Ad una crisi causata su più fronti dall’aver messo sempre il profitto di fronte alla cura della collettività, il governo reagisce riconfermando di non considerare il bene della scuola tra le sue priorità, e riproponendo invece lo stesso meccanismo volto al solo profitto che ha originato questa situazione, sacrificando scientemente tutto il mondo della formazione sull’altare della ripartenza economica. La situazione che abbiamo di fronte è vaga e confusa, studenti e studentesse, come tutto il corpo scolastico, sono abbandonat* a loro stess*. La minaccia della didattica a distanza si è trasformata in normalizzata realtà con la nascita della Didattica Digitale Integrata, quindi metabolizzata dal nostro sistema scolastico come occasione e opportunità da sfruttare, nonostante studenti e studentesse la rifiutino, denunciando i mille problemi che essa crea e il fatto che questo tipo di digitalizzazione della scuola ne comporterà la morte. Sicuramente la scuola in cui torniamo a crescere, studiare, fare politica, socialità e aggregazione è completamente diversa da quella che avevamo lasciato a febbraio scorso. Ascoltare tutti quegli studenti e tutte quelle studentesse che hanno subito questa crisi sulla propria pelle sarà fondamentale per entrare in contatto con i nostri compagni e le nostre compagne, che molto avranno da dire sulla situazione attuale e su quella passata. Sarà fondamentale dotarsi di strumenti nuovi per affrontare la situazione in cui stiamo vivendo. Se la scuola ha perso il suo ruolo sociale, come centro della vita di migliaia di giovani, altri spazi vissuti e attraversati andranno ad aprirsi, dove dovremo essere in grado di entrare in contatto con tutti quegli orfani e quelle orfane di un mondo dell’istruzione moribondo.
La nostra esigenza primaria, quella della vita, si contrapposizione nettamente con le esigenze del sistema capitalista e ciò rende necessario fare tutto il possibile affinché si interrompa la catena che fa della scuola e, quindi di noi, strumento di riproduzione del sistema stesso. Riteniamo irriformabile l’istituzione scolastica, in quanto qualsiasi dinamica cristallizzata all’interno di essa sia irriducibilmente conforme allo scopo a cui è stata destinata e quindi la riproduzione degli assi di dominio, dei ruoli e delle gerarchie necessari al capitale per continuare a fagocitare ogni cosa. Ogni relazione, dinamica, attività e informazione veicolata diventa campo di battaglia, strumento di cui è necessario riappropriarci per fornire un’alternativa al presente.

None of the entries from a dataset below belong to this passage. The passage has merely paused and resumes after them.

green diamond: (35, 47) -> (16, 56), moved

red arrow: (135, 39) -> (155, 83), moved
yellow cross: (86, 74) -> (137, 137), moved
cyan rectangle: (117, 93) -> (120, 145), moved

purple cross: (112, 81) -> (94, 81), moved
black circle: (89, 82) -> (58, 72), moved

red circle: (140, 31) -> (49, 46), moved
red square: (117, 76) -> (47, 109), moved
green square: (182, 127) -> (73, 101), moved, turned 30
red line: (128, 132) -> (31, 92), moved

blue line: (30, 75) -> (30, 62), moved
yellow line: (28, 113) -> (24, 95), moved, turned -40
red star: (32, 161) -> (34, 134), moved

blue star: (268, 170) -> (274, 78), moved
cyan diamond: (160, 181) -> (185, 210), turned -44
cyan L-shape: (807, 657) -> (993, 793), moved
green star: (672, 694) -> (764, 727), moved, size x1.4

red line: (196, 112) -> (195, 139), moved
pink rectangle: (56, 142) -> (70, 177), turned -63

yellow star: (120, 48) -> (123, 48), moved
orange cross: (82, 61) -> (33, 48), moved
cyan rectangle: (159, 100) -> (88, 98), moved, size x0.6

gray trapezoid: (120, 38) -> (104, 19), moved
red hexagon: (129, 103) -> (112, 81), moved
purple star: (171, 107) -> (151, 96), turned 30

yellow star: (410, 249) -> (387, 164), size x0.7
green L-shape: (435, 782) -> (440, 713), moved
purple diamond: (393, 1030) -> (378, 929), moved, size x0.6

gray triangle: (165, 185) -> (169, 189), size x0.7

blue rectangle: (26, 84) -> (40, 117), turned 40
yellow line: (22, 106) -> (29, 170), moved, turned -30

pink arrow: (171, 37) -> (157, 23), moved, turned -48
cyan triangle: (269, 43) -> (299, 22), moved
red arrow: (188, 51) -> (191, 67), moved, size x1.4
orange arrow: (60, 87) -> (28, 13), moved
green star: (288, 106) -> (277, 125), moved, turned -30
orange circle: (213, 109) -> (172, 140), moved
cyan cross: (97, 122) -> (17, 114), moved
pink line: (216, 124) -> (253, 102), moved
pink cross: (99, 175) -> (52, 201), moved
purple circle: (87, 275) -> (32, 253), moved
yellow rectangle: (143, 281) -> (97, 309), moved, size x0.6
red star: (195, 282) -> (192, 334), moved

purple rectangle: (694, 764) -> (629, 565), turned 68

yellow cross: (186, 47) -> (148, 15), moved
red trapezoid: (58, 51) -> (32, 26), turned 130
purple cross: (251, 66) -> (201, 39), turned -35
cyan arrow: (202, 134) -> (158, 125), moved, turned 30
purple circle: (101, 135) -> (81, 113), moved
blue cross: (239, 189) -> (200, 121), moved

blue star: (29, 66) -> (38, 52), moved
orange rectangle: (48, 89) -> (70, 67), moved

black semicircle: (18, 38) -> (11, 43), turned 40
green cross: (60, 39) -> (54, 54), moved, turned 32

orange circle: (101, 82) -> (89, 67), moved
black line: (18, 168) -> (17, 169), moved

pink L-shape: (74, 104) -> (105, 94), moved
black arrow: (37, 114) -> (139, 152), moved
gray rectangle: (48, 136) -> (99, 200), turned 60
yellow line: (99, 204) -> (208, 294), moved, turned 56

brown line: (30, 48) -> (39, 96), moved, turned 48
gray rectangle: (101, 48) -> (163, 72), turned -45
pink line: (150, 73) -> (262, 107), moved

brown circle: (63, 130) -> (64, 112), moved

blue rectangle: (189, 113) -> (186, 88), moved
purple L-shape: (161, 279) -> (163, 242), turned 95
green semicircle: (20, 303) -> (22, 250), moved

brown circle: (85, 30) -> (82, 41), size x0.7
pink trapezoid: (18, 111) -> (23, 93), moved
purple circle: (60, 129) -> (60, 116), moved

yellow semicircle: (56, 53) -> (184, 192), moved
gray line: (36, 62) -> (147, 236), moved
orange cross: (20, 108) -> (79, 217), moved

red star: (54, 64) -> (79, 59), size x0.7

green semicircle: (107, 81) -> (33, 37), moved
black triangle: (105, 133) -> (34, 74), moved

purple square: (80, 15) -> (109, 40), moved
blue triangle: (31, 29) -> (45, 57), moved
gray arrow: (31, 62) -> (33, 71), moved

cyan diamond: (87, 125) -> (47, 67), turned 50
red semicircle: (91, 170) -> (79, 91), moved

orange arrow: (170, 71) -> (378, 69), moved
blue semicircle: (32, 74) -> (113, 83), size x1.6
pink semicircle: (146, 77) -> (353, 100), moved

Ci lasciamo con una considerazione di fronte all’anno scolastico appena iniziato che dovremo essere in grado di far vivere, durante e oltre l’autunno, con la consapevolezza dell’intersezionalità delle lotte che ogni giorno vengono portate avanti, e della necessità di agire e cambiare l’esistente che mai come ora sentiamo sulla nostra pelle.
Il sistema che da sempre contestiamo è arrivato a mettere a rischio l’esistenza stessa di un futuro che per noi, studentesse e studenti, non è una vaga datazione cronologica ma rappresenta il terreno su cui dobbiamo e dovremo sviluppare le nostre vite. Un terreno, quello, ad oggi inquinato, in fiamme, sconquassato dalle tempeste, infettato da virus e batteri, inondato dalle mareggiate, assente di qualsiasi prospettiva.
Tante volte in tutt’Italia si è sentita la voce di studenti e studentesse gridare “Riprendiamoci il futuro!” consapevoli che, riforma dopo riforma, stava venendo rubato da chi progettava un modello indegno sotto il quale schiacciare la vita di tutti e tutte. Oggi la situazione che ci si presenta davanti impone un altro imperativo: “Salviamo il futuro!” dai boia che in nome del proprio guadagno lo stanno condannando a morte.
Siamo di fronte ad una sfida epocale, non possiamo permetterci di perderla.
Da “La scuola nella crisi climatica. Assemblea nazionale studentesca al Venice Climate Camp” – 9 settembre 2020, Centro Sociale Rivolta (VE).